Round 81

Q: Hi Eric, First, of all I want to thank you for writing “Training for climbing” which is simply the best! Now my question: Is it okay to do (uneven-grip) pull-ups and hypergravity hangboarding in one session or do these different exercises belong to completely different parts of the training circle? In addition to that I would like to know how I should carry on with my training after being ill for a couple of days or a week? Thank you, and I really appreciate your work. –Michael (Australia)

A: And thanks for the kind words about the book, Michael! Uneven grip pull-ups and hypergravity hangboard should be done in the same session and training phase–they both training max strength type of exercises. Do these exercises along with bouldering and other brief intense exercises. As for training ill, it’s got to be an intuitive call as to the best coarse to proceed. You can train/climb with a minor illness as long as I don’t have a fever. During a serious illness, however, you must take some downtime to recovery, and then ease back into climbing knowing that it might take a few weeks to get back to 100 percent.

Q: What your opinion of creatine as a supplement for climbers? Do you have the beta on Creatine types and possible a brand recommendation? –Greg (Illinois)

A: Greg, I do use small doses of powdered creatine. I put a small amount in my OJ each morning…no more than 2 or 3 grams. When I train/climb, I mix a quart of sports drink (I recommend Accelerade) and add another 3 to 5 grams of creatine to the mix. I sip this during the workout and drink whatever’s left at the end. So at most I consume just 5 to 8 grams per day, not enough to cause the problems with weight gain, as in the creatine loading protocol used byt bodybuilders and other athletes. I do think the small doses of creatine help sustain power output during workouts and, perhaps, slightly accelerate recovery between workouts. Anything more than this (like the 15 to 30 grams per day used by bodybuilders and powerlifters) would be, IMO, a disadvantage for climbers.

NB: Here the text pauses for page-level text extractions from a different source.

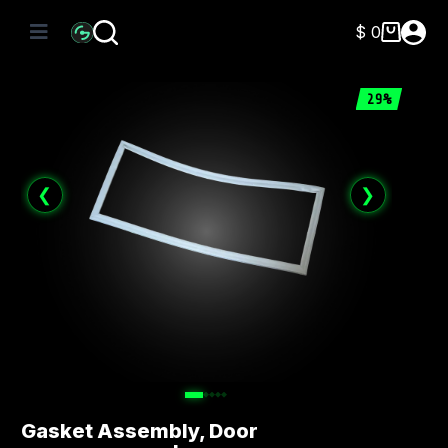
Saltar
al
$
0
Carro
contenido
de
compra
29%
❮
❯
Gasket Assembly, Door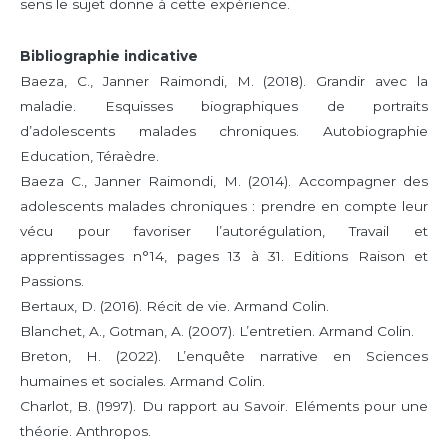
sens le sujet donne à cette expérience.
Bibliographie indicative
Baeza, C., Janner Raimondi, M. (2018). Grandir avec la
maladie. Esquisses biographiques de portraits
d’adolescents malades chroniques. Autobiographie
Education, Téraèdre.
Baeza C., Janner Raimondi, M. (2014). Accompagner des
adolescents malades chroniques : prendre en compte leur
vécu pour favoriser l’autorégulation, Travail et
apprentissages n°14, pages 13 à 31. Editions Raison et
Passions.
Bertaux, D. (2016). Récit de vie. Armand Colin.
Blanchet, A., Gotman, A. (2007). L’entretien. Armand Colin.
Breton, H. (2022). L’enquête narrative en Sciences
humaines et sociales. Armand Colin.
Charlot, B. (1997). Du rapport au Savoir. Eléments pour une
théorie. Anthropos.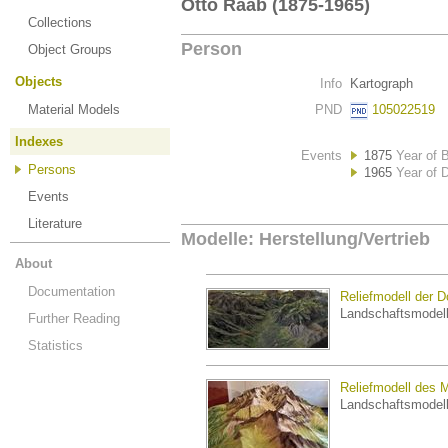
Otto Raab (1875-1965)
Collections
Person
Object Groups
Objects
Info
Kartograph
Material Models
PND
105022519
Indexes
Events
1875
Year of B
Persons
1965
Year of 
Events
Literature
Modelle: Herstellung/Vertrieb
About
Documentation
Reliefmodell der D
Landschaftsmodel
Further Reading
Statistics
Reliefmodell des 
Landschaftsmodel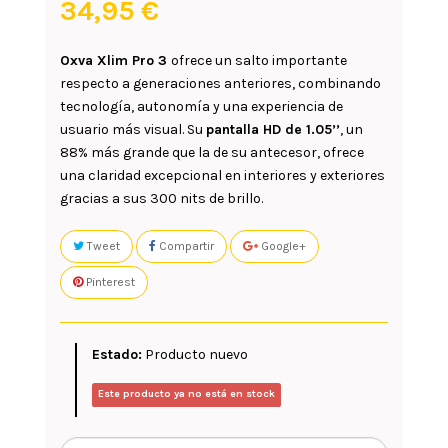
34,95 €
Oxva Xlim Pro 3
ofrece un salto importante
respecto a generaciones anteriores, combinando
tecnología, autonomía y una experiencia de
usuario más visual. Su
pantalla HD de 1.05’’
, un
88% más grande que la de su antecesor, ofrece
una claridad excepcional en interiores y exteriores
gracias a sus 300 nits de brillo.
Tweet
Compartir
Google+
Pinterest
Estado:
Producto nuevo
Este producto ya no está en stock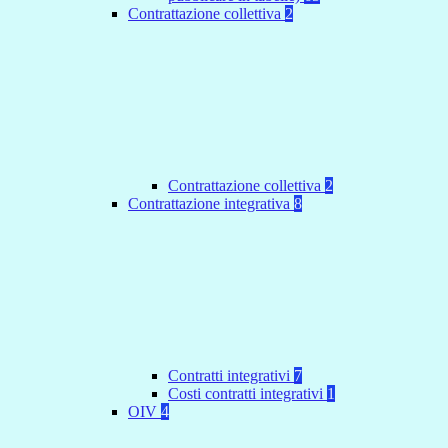
Contrattazione collettiva
2
Contrattazione collettiva
2
Contrattazione integrativa
8
Contratti integrativi
7
Costi contratti integrativi
1
OIV
4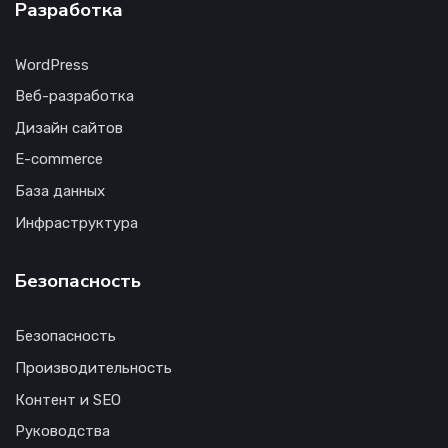
Разработка
WordPress
Веб-разработка
Дизайн сайтов
E-commerce
База данных
Инфраструктура
Безопасность
Безопасность
Производительность
Контент и SEO
Руководства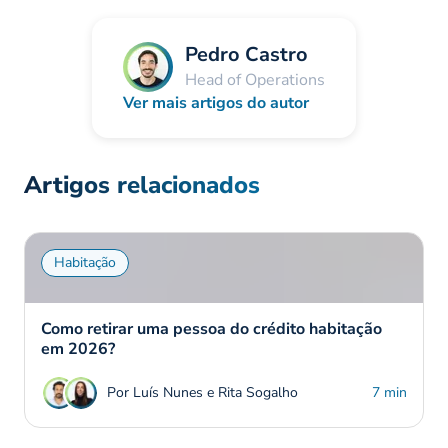
Pedro Castro
Head of Operations
Ver mais artigos do autor
Artigos relacionados
Habitação
Como retirar uma pessoa do crédito habitação
em 2026?
Por Luís Nunes e Rita Sogalho
7 min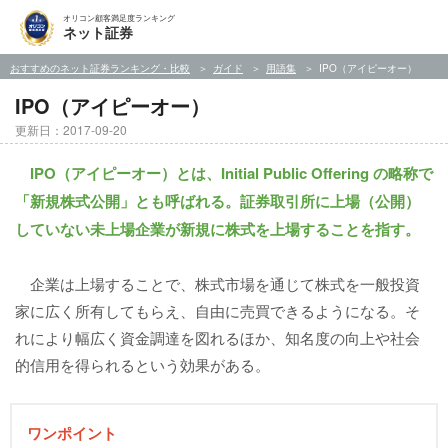
オリコン顧客満足度ランキング
ネット証券
おすすめのネット証券ランキング・比較
ガイド
用語集
IPO（アイピーオー）
IPO（アイピーオー）
更新日：2017-09-20
IPO（アイピーオー）とは、Initial Public Offering の略称で
「新規株式公開」とも呼ばれる。証券取引所に上場（公開）
していない未上場企業が新規に株式を上場することを指す。
企業は上場することで、株式市場を通じて株式を一般投資
家に広く所有してもらえ、自由に売買できるようになる。そ
れにより幅広く資金調達を図れるほか、知名度の向上や社会
的信用を得られるという効果がある。
ワンポイント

Q: Hi Eric! I haven’t climbed for 13 months now, because of medial epicondylitis. I’m getting really afraid that it will never disappear completely. I thought it was ok, but last week, I felt a little pain in my left elbow, but not on place where the injury started one year ago, but above my elbow joint (also medial). –Lien (Belgium)

A: Hi Lien, I know your fear. After 30 years of climbing, I developed medial elbow problems a few years back. It took me 2 years of decreased climbing and training, along with rehab exercises, to work through the problem. You can too! A few tips: Stop doing all pull-ups–this is the worst exercise if you have medial elbow problems. Begin daily stretching of both sides of your forearm. Next, begin daily trigger point therapy on the painful areas of your elbow (Google “trigger point therapy” to learn more). Finally, begin doing some exercises to strength your pronator muscles (as shown I my books). Go easy on your climbing–take a few more months off of hard climbing and do all of the above…and hopefully you’ll work through this. Good luck, and let me know how it goes!

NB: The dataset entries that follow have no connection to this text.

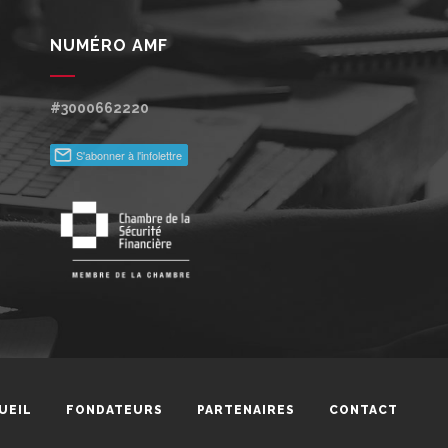
NUMÉRO AMF
#3000662220
UEIL
FONDATEURS
PARTENAIRES
CONTACT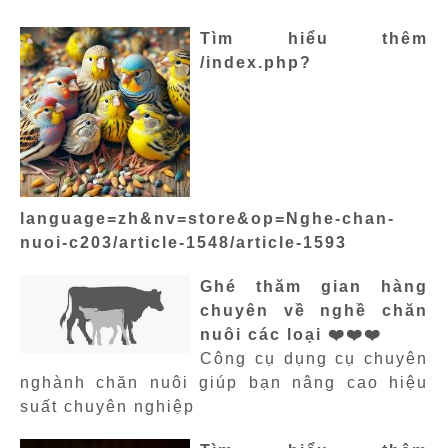
Tìm hiểu thêm
/index.php?
language=zh&nv=store&op=Nghe-chan-
nuoi-c203/article-1548/article-1593
Ghé thăm gian hàng
chuyên về nghề chăn
nuôi các loại ❤️❤️❤️
Công cụ dụng cụ chuyên
nghành chăn nuôi giúp bạn nâng cao hiệu
suất chuyên nghiệp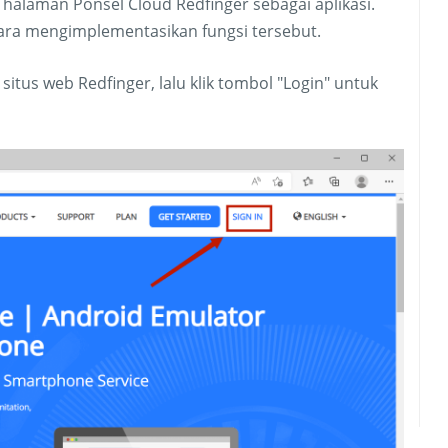
laman Ponsel Cloud Redfinger sebagai aplikasi.
cara mengimplementasikan fungsi tersebut.
tus web Redfinger, lalu klik tombol "Login" untuk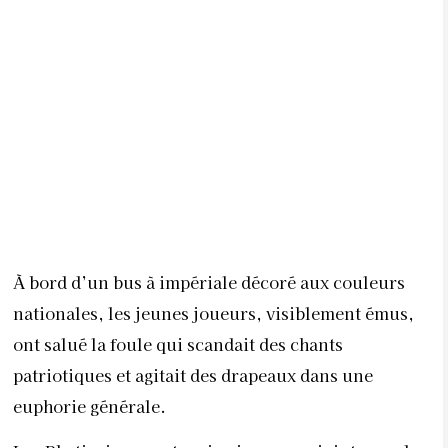
À bord d’un bus à impériale décoré aux couleurs
nationales, les jeunes joueurs, visiblement émus,
ont salué la foule qui scandait des chants
patriotiques et agitait des drapeaux dans une
euphorie générale.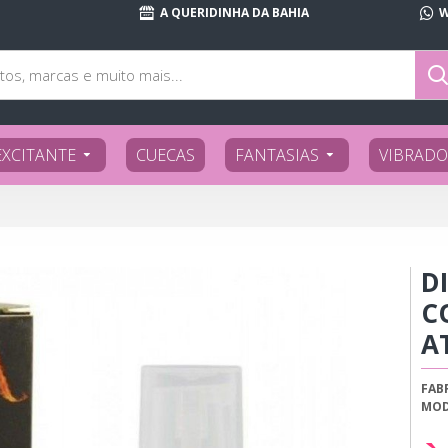
A QUERIDINHA DA BAHIA
W
EXCITANTE
CUECAS
FANTASIAS
VIBRADO
DI
C
A
FAB
MOD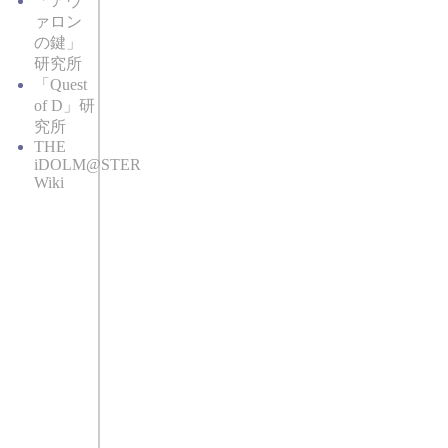
「アヴ
ァロン
の鍵」
研究所
「Quest
of D」研
究所
THE
iDOLM@STER
Wiki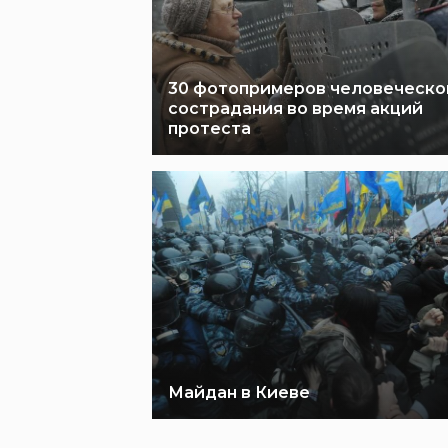
30 фотопримеров человеческо
сострадания во время акций
протеста
Майдан в Киеве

Q: Hi, I have been climbing for almost two years and I want to improve my bouldering ability and sport climbing ability. I know that doing pull-ups is a great workout but surprisingly to me I can climb a 5.9+ easy 5.10 but I can’t do a single pull up. I would like to know what I can do both in my climbing routine at the gym and general workouts. –Alexis (Connecticut)

A: Hello Alexis, Your story is not uncommon. As a skill sport, it’s possible to climb quite well without being very strong….and you can likely improve further simply by improving technique, mental skills, and overall climbing economy. That said, gaining some strength would boost your performance further, especially on steeper climbs. Check out this link/article to learn how to train pull-ups–toward the bottom I explain two ways to begin pull-up training: Good luck, and let me know how it goes!

Q: When following your 4-3-2-1 cycle, do you recommend climbing 4 days per week during the strength phase? If so, how many days per week would you perform finger strengthening with the HIT strips? Along the same lines, how often each week would you perform anaerobic endurance work during the third phase? –Heth (South Carolina)

A: Hello Heth, The 4-3-2-1 cycle is ideally an off-season program, when you are training consistently indoors without much outdoor “performance” climbing. During the on-season, it’s a bit tougher to stick to the schedule exactly. Anyway, any climbing on the “strength” days should be done before you do the actually strength exercises (such as hypergravity pulls or HIT). Be careful not to overtrain. Limit yourself to 2 HIT sessions per week–and only 1 session if climbing outdoors a lot. I mostly use HIT as an off-season strength training program, then focus more on hypergravity bouldering and interval climbing during the offseason.